Three Keys to Aligning Digital and DevOps

Source – news.sys-con.com

On first glance, Digital Transformation and DevOps seem to be separate, disconnected endeavors – especially once you realize that Digital Transformation is more about aligning the organization with changing customer needs and desires, rather than software.

DevOps, in contrast, appears to be all about the code – how to build, maintain, and update it more quickly. Yet this view of DevOps also misses the bigger picture, as the movement is more of a cultural and organizational change that fosters greater collaboration across development, operations, and other teams within the IT organization.

If you compare the two paragraphs above, however, one key concept joins the two initiatives: change.

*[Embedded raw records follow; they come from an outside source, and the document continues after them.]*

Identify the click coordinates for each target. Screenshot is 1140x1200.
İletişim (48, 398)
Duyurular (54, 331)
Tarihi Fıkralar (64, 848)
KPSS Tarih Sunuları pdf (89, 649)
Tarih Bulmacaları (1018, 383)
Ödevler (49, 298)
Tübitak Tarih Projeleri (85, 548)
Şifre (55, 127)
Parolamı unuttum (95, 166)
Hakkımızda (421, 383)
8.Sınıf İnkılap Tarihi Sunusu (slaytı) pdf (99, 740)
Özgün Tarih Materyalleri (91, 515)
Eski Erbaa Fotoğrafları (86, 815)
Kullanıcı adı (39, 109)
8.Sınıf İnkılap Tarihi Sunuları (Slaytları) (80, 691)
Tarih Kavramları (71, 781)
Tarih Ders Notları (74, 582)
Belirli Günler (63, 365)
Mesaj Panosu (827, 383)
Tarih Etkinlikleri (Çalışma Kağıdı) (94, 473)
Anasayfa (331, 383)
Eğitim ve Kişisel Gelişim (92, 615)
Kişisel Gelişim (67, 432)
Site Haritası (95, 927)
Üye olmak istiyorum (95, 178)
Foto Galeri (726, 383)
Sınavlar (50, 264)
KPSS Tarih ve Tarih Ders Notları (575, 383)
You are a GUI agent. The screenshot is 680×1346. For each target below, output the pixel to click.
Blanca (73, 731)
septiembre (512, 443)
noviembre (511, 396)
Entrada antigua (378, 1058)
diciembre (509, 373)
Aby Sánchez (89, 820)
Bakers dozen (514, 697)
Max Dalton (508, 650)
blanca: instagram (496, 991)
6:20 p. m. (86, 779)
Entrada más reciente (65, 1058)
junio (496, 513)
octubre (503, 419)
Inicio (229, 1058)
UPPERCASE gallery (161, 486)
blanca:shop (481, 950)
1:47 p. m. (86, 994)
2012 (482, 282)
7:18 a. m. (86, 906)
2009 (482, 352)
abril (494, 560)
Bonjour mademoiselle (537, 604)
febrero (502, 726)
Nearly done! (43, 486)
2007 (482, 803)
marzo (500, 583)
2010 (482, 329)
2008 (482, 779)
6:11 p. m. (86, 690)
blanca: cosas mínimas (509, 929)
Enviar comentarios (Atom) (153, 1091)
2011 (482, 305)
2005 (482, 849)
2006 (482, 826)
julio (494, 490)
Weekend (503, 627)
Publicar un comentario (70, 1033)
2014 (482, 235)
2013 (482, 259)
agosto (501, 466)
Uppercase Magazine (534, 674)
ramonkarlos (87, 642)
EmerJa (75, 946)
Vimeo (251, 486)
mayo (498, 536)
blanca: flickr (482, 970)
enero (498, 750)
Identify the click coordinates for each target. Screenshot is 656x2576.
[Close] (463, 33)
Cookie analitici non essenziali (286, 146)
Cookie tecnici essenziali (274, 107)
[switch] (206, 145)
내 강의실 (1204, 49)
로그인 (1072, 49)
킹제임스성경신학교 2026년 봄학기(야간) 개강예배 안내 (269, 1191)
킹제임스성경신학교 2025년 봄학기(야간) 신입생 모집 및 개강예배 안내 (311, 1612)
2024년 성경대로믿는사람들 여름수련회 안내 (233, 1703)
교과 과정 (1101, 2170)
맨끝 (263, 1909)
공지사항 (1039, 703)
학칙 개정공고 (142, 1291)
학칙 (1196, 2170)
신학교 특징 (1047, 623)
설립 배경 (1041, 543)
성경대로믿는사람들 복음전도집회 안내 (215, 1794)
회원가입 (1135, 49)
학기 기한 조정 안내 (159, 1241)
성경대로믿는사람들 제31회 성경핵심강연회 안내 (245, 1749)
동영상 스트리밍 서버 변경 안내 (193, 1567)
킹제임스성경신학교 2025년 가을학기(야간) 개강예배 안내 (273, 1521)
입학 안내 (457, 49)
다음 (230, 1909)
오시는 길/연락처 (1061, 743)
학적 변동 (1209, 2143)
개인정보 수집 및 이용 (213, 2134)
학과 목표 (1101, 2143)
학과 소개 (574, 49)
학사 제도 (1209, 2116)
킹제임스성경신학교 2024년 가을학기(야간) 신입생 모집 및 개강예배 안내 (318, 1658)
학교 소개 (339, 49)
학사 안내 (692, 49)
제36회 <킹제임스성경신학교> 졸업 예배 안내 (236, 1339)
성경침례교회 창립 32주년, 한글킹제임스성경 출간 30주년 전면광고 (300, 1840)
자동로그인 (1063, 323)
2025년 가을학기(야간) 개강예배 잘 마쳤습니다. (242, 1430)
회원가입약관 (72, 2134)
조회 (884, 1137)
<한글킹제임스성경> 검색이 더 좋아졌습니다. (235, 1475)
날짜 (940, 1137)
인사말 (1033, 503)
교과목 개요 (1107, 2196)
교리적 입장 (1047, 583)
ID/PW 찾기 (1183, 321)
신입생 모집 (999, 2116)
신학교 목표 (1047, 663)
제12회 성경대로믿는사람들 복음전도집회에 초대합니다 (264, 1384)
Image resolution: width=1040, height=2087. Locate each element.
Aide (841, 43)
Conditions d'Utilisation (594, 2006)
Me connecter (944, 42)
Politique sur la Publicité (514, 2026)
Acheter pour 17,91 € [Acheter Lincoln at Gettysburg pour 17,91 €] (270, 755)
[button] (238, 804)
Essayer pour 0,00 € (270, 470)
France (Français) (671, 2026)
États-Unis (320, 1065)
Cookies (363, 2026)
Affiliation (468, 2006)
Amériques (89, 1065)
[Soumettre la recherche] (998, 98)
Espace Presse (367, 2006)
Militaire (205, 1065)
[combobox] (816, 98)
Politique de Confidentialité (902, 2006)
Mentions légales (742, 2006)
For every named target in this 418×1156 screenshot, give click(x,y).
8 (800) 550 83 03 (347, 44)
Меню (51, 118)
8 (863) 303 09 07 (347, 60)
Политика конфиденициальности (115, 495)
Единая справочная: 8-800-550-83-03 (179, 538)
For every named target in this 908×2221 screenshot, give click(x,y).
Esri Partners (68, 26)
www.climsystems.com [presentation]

Change, in fact, is what both Digital Transformation and DevOps are all about. Recognizing that change is constant. Every aspect of the organization, from the customers to the technology, is always changing.

Thus for organizations to survive and compete in today’s turbulent world, change must become a core competency.

The Myth of the ‘Final State’

Where many organizations go wrong on their path to Digital Transformation is to assume that ‘transformation’ means going from their current state to some digitally transformed one. After all, business transformations of the past have had some kind of end state, a light at the end of the tunnel if you will.

Not so with Digital Transformation. In reality, organizations must go from less able to deal with change to more able – in other words, making change itself something that they as organizations become experts at.

In order to embrace change in this way, the entire corporate culture must itself change. Management structures must change. Teams must change. How organizations large and small take action must change.

It’s a tall order. The challenge is so daunting, in fact, that many executives are at a loss as to where to start.

The good news: you’ve probably already begun this transformation. Look no further than your DevOps efforts.

DevOps as Model for Organizational Change

While improvements in automation have shifted many operational tasks ‘to the left’ (i.e., earlier in the software lifecycle), the real story of DevOps is greater reliance on self-organizing teams.

Self-organizing teams have been a part of the Agile story for almost two decades now, but DevOps extends the principles of self-organization to cross-functional teams. First dev and ops get involved, but soon, testers and security personnel join such teams as well.

Eventually, self-organization extends outside the realm of the techies altogether – to marketing, product teams, and other stakeholders. After all, involving stakeholders in the software lifecycle is also a core Agile principle – yet one that most organizations have long struggled to get right. DevOps moves this ball forward.

The Role of Continuous Quality

Quality has always been essential to software development. Waterfall put quality late in the lifecycle, while Agile pulled it earlier. DevOps, however, takes quality to the next level by leveraging improved automation technologies to make quality a continuous process.

Just as continuous integration and continuous deployment – CI/CD – are essential benefits of DevOps, so is continuous testing.

When you boil it down to its basics, quality isn’t about creating bug-free software. Quality is essentially the alignment of whatever it is you’re building to customer needs. Testers have always understood that software quality depends upon alignment with business requirements.

The continuous testing story gets more interesting when we tie it to Digital Transformation, because Digital Transformation blows up the traditional notion of a ‘business requirement.’

The old way: a business analyst sits down with various stakeholders and assembles a list of requirements that developers must build to and testers must work from.

No longer. The new way: customers drive all aspects of the digitally transformed business, so ‘requirements’ are a never-ending stream of needs, desires, and preferences – often as varied as they are dynamic.

In this context, quality is no longer a matter of checking that some application meets a checklist of specified requirements. Quality becomes an ongoing, continuous effort to ensure the software-empowered organization is adequately dealing with change sufficient to meet the competitive needs of the business overall.

The Intellyx Take

‘Change as core competency’ may sound like some hifalutin vision statement that doesn’t connect to the day-to-day realities of running an organization.

Nothing could be further from the truth. In reality, success with both Digital Transformation and DevOps depends upon organizations that can deal better with change – not just on particular occasions, but as a core part of their culture.

Furthermore, the essential meaning of ‘competency’ requires the alignment of actions with customer demands – in other words, quality. Not ‘check features off a list’ quality, but continuous alignment with dynamic customer desires quality.

As with the rest of the DevOps story, such quality depends upon automation. Digital Transformation may be customer-driven, but it’s software-empowered. Continuous testing is one such enabler.